### [EXERCISE AIM]
Copy each line in the data that includes the word "American".

### [RECORDS FOR THE EXERCISE]
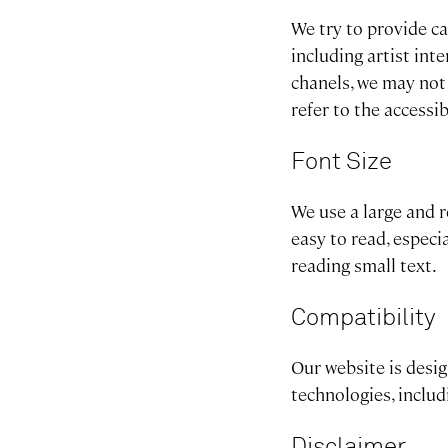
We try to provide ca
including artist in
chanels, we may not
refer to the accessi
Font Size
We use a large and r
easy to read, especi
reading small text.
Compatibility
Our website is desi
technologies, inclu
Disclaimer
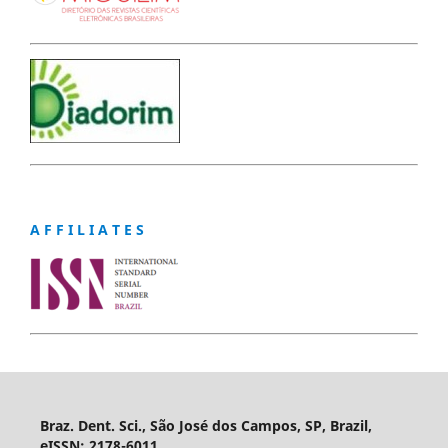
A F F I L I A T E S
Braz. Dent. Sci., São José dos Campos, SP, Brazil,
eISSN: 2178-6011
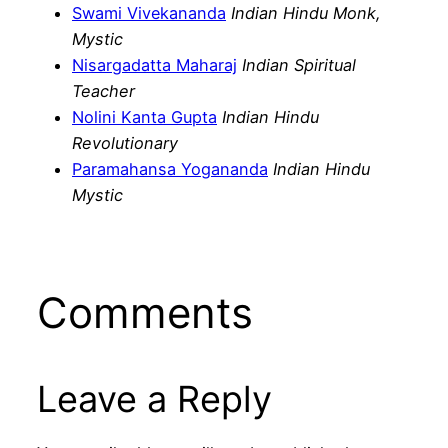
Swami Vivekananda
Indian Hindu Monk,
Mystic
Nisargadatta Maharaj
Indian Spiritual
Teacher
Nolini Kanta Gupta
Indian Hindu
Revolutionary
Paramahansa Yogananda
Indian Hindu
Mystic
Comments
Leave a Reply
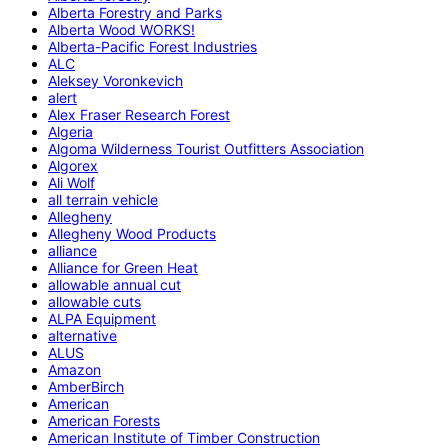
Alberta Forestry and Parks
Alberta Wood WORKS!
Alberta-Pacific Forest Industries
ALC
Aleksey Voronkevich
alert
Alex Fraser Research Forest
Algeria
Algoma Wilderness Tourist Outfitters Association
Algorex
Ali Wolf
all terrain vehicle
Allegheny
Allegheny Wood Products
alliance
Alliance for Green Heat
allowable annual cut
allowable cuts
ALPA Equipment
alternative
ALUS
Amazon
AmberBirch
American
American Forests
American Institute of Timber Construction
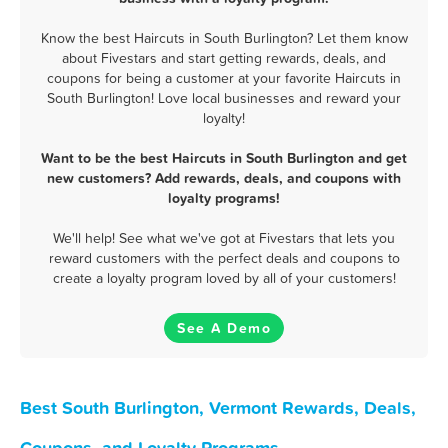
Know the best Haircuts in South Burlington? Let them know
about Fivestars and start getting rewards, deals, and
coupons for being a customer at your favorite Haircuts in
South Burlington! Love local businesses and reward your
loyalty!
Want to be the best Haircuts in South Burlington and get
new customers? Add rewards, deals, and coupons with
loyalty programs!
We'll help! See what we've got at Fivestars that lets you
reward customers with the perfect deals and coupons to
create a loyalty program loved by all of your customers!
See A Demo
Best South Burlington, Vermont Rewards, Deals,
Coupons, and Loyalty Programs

### [TASK ANSWER]
American
American Forests
American Institute of Timber Construction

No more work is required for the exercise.